Correction of spectral baseline
Baseline correction methods include Extended Multiplicative Scatter Correction (EMSC) and correction of baseline with Asymmetric Least Squares (ALS). Another common method for baseline correction, Standard Normal Variate (SNV), is a part of normalization methods described in the next section.
Extended Multiplicative Scatter Correction
Multiplicative Scatter Correction is a simple procedure aiming first of all at removing additive and multiplicative scatter effects from Vis/NIR spectra. The Extended MSC does this plus corrects non-linear effects of the baseline. The theoretical foundation of the method can be found in this paper. In mdatools the method is implemented as function prep.emsc().
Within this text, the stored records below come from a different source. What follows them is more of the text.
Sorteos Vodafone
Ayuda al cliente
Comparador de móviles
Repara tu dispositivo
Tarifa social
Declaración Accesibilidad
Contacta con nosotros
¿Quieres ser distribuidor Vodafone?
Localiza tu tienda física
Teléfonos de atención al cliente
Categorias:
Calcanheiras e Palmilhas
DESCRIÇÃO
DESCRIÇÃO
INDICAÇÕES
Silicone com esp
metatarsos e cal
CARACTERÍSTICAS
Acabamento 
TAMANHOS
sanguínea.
The main parameter of the function is degree that defines the polynomial degree used to fit the baseline. If degree=0, the EMSC is simplified to the conventional MSC method. Both MSC and EMSC rely on a reference spectrum. Usually a mean spectrum of a training set is used for this purpose. If you do not provide the reference spectrum manually (via parameter mspectrum), it will be calculated automatically for all rows of the provided data matrix.
Here are some examples:
# set random generator to get reproducible results
set.seed(42)
# load UV/Vis spectra from Simdata
data(simdata)
# add attributes to make plots more informative
w = simdata$wavelength
spectra0 = simdata$spectra.c
attr(spectra0, "xaxis.values") = w
attr(spectra0, "xaxis.name") = "Wavelength, nm"
# save number of spectra (rows) and number of wavelength (columns)
n = nrow(spectra0)
m = ncol(spectra0)
# add random additive and multiplicative effects
A = matrix(rnorm(n, 0, 0.0005), n, m) # multiplicative effect
B = matrix(rnorm(n, 0, 0.01), n, m) # additive effect
X = matrix(seq_len(m), n, m, byrow = TRUE) # the baseline
spectra1 = spectra0 + A * X + B
# add attributes to the distorted spectra
attr(spectra1, "xaxis.values") = w
attr(spectra1, "xaxis.name") = "Wavelength, nm"
# correct the spectra using MSC and EMSC with quadratic polynomial
spectra2 = prep.emsc(spectra1)
spectra3 = prep.emsc(spectra1, degree = 2)
# show the original, distorted and the preprocessed spectra
par(mfrow = c(2, 2))
mdaplot(spectra0, type = "l", main = "Original spectra")
mdaplot(spectra1, type = "l", main = "Distorted spectra")
mdaplot(spectra2, type = "l", main = "EMSC preprocessed (degree = 0)")
mdaplot(spectra3, type = "l", main = "EMSC preprocessed (degree = 2)")
Asymmetric least squares
Asymmetric least squares (ALS) baseline correction allows correcting baseline issues, which have a wider shape compared to the characteristic peaks. It can be used for example to correct the fluorescence effect in Raman spectra.
The method is based on Whittaker smoother and was proposed in this paper. It is implemented as a function prep.alsbasecorr(), which has two main parameters — power of a penalty parameter
(plambda, usually varies between 2 and 9) and the ratio of asymmetry (p, usually between 0.1 and 0.001). For example, if plambda = 5, the penalty parameter \(\lambda\), described in the paper will be equal to \(10^5\).
The choice of the parameters depends on how broad the disturbances of the baseline are and how narrow the original spectral peaks are. In the example below we took original spectra from the carbs dataset, added baseline disturbance using broad Gaussian peaks and then tried to remove the disturbance by applying the prep.alsbasecorr(). The result is shown in the form of plots.
library(mdatools)
data(carbs)
# take original spectra from carbs dataset
x <- t(carbs$S)
# add disturbance to the baseline by using broad Gaussian peaks
y <- x + rbind(
dnorm(1:ncol(x), 750, 200) * 10000,
dnorm(1:ncol(x), 750, 100) * 10000,
dnorm(1:ncol(x), 500, 100) * 10000
)
# preprocess the disturbed spectra using ALS baseline correction
y.new <- prep.alsbasecorr(y, plambda = 5, p = 0.01)
# show the original, disturbed and the preprocessed spectra separately for each component
par(mfrow = c(3, 1))
for (i in 1:3) {
mdaplotg(list(
original = x[i, , drop = FALSE],
disturbed = y[i, , drop = FALSE],
preprocessed = y.new[i, , drop = FALSE]
), type = "l", lty = c(2, 1, 1), col = c("black", "red", "blue"),
main = paste("Pure component #", i)
)
}
As one can notice, the blue curves with corrected spectra are pretty similar to the original spectra shown as dashed black curves.